いい体には体を絞りキレを作る必要が
【理論編】
■筋トレだけで「いい体」は無理
「SEIBUGYM」にも「いい体になりたい」という目的で、何年も前からトレーニングを続けている人がいるという。筋肉が付き、挙上重量も増えている。が、多分本人が望む「いい体」とは少し違うようだ。「いい体」=ボディメイクのためには、どこかの段階で体を絞りキレを作らなければならない。体を絞るなら筋トレと並行して有酸素運動をやればいいのではないかと思うだろうが少々違う。
ここがダイエットとボディメイクの違いだ。
実は、有酸素運動だけでキレはできない。マラソンランナーを見れば明らかだろう。有酸素運動では、脂肪だけでなく筋肉まで落ちてしまうからだ。これを「カタボリック」(筋肉の分解作用)といって、トレーニーには呪いの言葉のように恐れられている。想像してみて欲しい。
この筋肉を作るためにいったいどれほどのバーベルを上げ続けてきたことか。どれほどのプロテインを摂取してきたか。さながら崩れやすくもろい「筋肉」という超薄切り極上肉を、そっと積み重ねるように作ってきたのだ。1gだって失いたくはない。

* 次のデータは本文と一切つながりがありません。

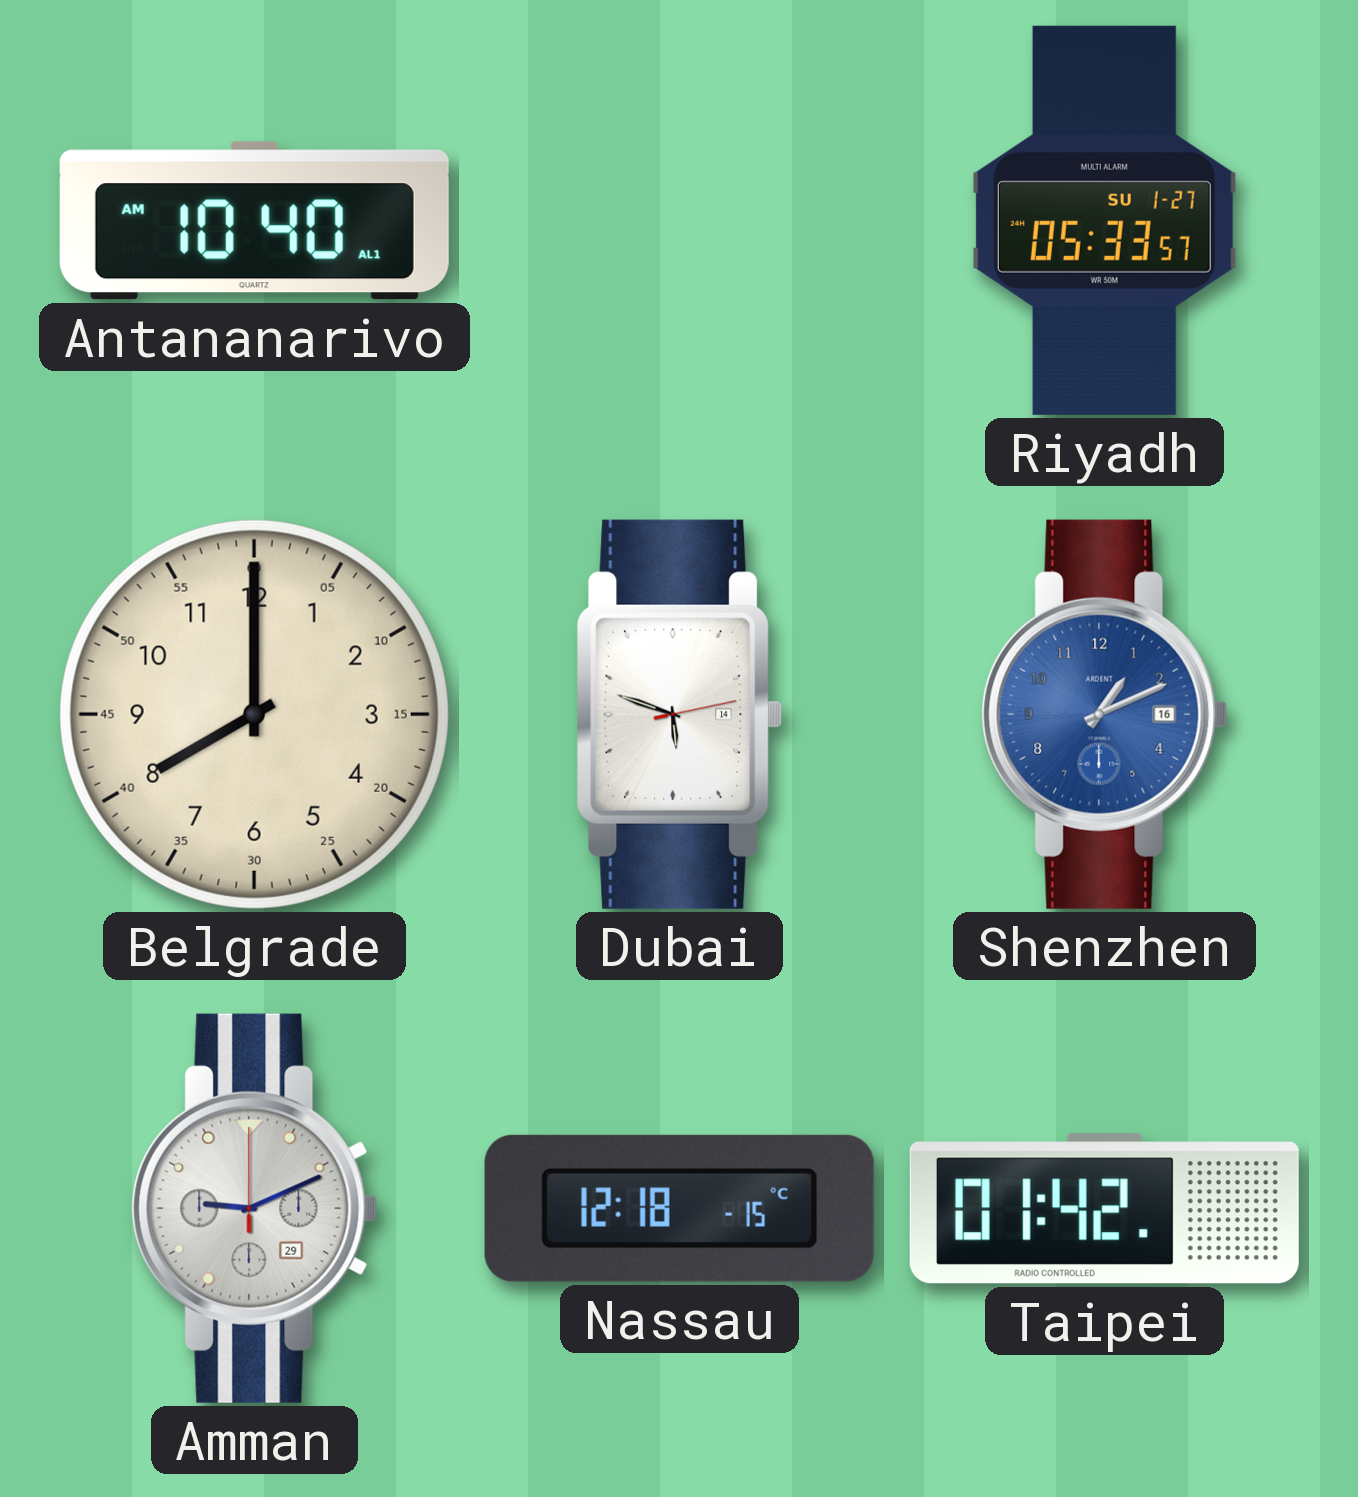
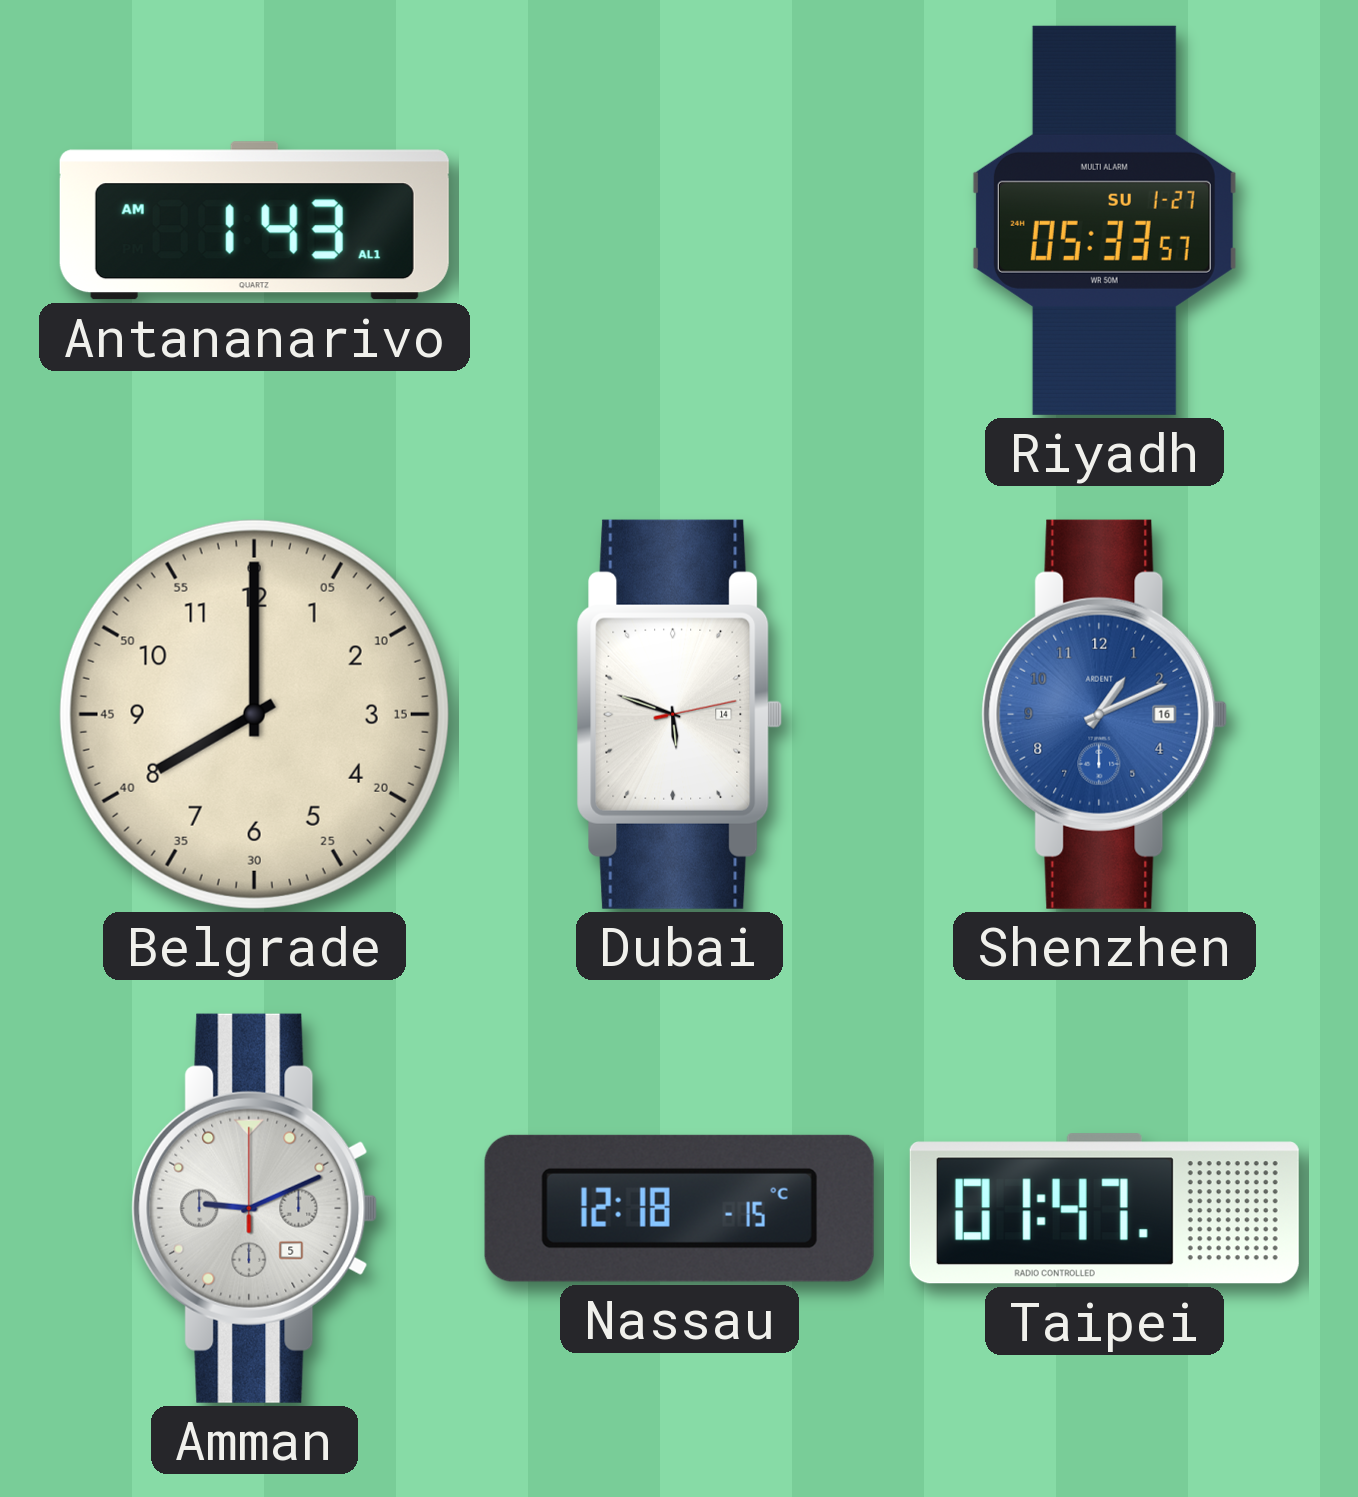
Antananarivo: 10:40 -> 1:43
Amman date: 29 -> 5
Taipei: 01:42 -> 01:47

実は、有酸素運動だけではなく、筋トレでも脂肪、筋肉が同時に落ちる。しかし、筋肉は強い負荷のために細胞が損傷する(トレーニングはこのために行うわけだが)と、その後、栄養を摂取することでむしろ修復強化される。これをアナボリック(筋肉の合成作用)といって、トレーニーには拍手喝采で迎えられる。減量中には、食事から極端に脂肪分を削り、同時にタンパク質摂取を増やし、トレーニングを続けるのも、筋肉だけは筋合成でなんとかその減少を最小限にとどめたいためだ。
コンテストビルダーも脂肪を落とすのは食事によってであり、有酸素運動は最後の最後、残りの1〜2㎏を落とす手段としてとっておくという。
大事なのは、食事制限をしながら、トレーニングで筋肉は刺激し続けること。これは実はかなり矛盾した行為で、無理がある。ガソリンタンクがほとんど空の車でエンジンがプスプスと元気がない状態でレースをやれというようなものだ。しかし、これを乗り越えないと「いい体」にはならない。この大変さと葛藤については最終章でも触れる。
■トレーニングだけでは痩せないどころか太る理由
「痩せたいなら運動より食事制限」という理屈は男性の筋トレに限らない。女性誌のダイエット特集などでは「運動だけでは痩せません」はさすがに常識になっている。そのとき、しばしばこんな例が持ち出される。
仮に1個300kcalのショートケーキを食べたとすると、運動だけでこれを消費するには約2時間のウォーキング(体重50㎏の場合)が必要。もし脂肪1㎏(7200kcal)を落とそうとすると、これはフルマラソン4〜5回分のエネルギー量に相当する。
まぁ毎度雑誌の比喩は少々乱暴で極端だが、要は運動で落とすより、そのケーキの一口を我慢した方がよほど楽ですよと言いたいわけだ。
それだけではない。運動をすると当然お腹が空くので、つい食べ過ぎてしまう。このときに、運動で流した汗を思い出し「あんなに運動したんだからもう少し食べてもいいはず」と、都合良く考えてしまう。結果、運動しているのにかえって太った、となる。
それなら運動などしない方がいい、と、早とちりをしてはいけない。運動をせず食事制限だけだとどうなるか。いちばんよく知られているのが、食事だけのダイエットでは「サルコペニア肥満(筋肉が不足した状態での肥満)」が起こりやすくなることだ。